Just as importantly, these workshops emphasized the need for ongoing collaboration through provincial forums that bring together energy and digital infrastructure stakeholders. These forums could exist as advisory committees or working groups supported by the government. Once the province determines its priorities, a provincial forum can be established to enable co-located infrastructure.  By discussing evolving technology requirements, design standards, and market dynamics—and by proactively identifying emerging risks and opportunities—Telehouse Canada is positioned to contribute, through collaboration within this coordinating body, to the development of the next generation of sovereign digital infrastructure. 

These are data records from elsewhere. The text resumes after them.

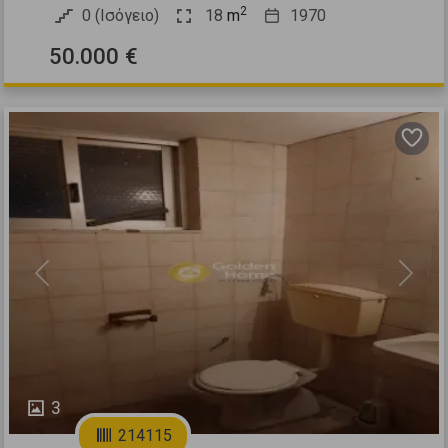
2
0 (Ισόγειο)
18
m
1970
50.000 €
Previous
Next
3
214115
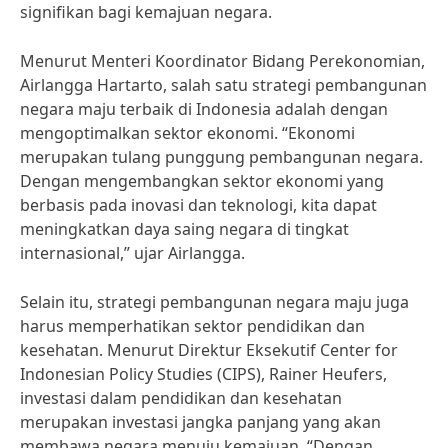
signifikan bagi kemajuan negara.
Menurut Menteri Koordinator Bidang Perekonomian,
Airlangga Hartarto, salah satu strategi pembangunan
negara maju terbaik di Indonesia adalah dengan
mengoptimalkan sektor ekonomi. “Ekonomi
merupakan tulang punggung pembangunan negara.
Dengan mengembangkan sektor ekonomi yang
berbasis pada inovasi dan teknologi, kita dapat
meningkatkan daya saing negara di tingkat
internasional,” ujar Airlangga.
Selain itu, strategi pembangunan negara maju juga
harus memperhatikan sektor pendidikan dan
kesehatan. Menurut Direktur Eksekutif Center for
Indonesian Policy Studies (CIPS), Rainer Heufers,
investasi dalam pendidikan dan kesehatan
merupakan investasi jangka panjang yang akan
membawa negara menuju kemajuan. “Dengan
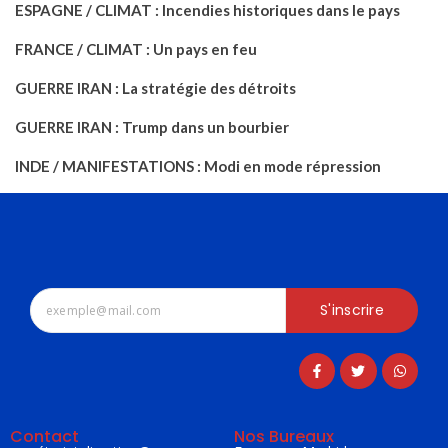
ESPAGNE / CLIMAT : Incendies historiques dans le pays
FRANCE / CLIMAT : Un pays en feu
GUERRE IRAN : La stratégie des détroits
GUERRE IRAN : Trump dans un bourbier
INDE / MANIFESTATIONS : Modi en mode répression
S'inscrire
Contact
Nos Bureaux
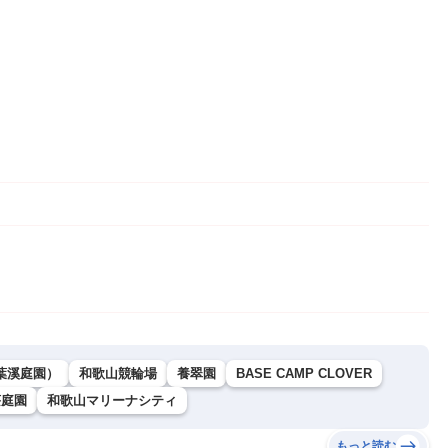
葉溪庭園）
和歌山競輪場
養翠園
BASE CAMP CLOVER
荘庭園
和歌山マリーナシティ
もっと読む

The Future of Data Centres workshops made one thing clear: Ontario is at a pivotal moment. Decisions made over the next decade will determine whether data centre growth places additional strain on the energy system or helps strengthen it. Achieving this balance will require coordination, innovation, and a shared commitment across industries. 

Telehouse Canada will continue to play an active role in these conversations and industry collaboration, supporting responsible, future-ready digital infrastructure development.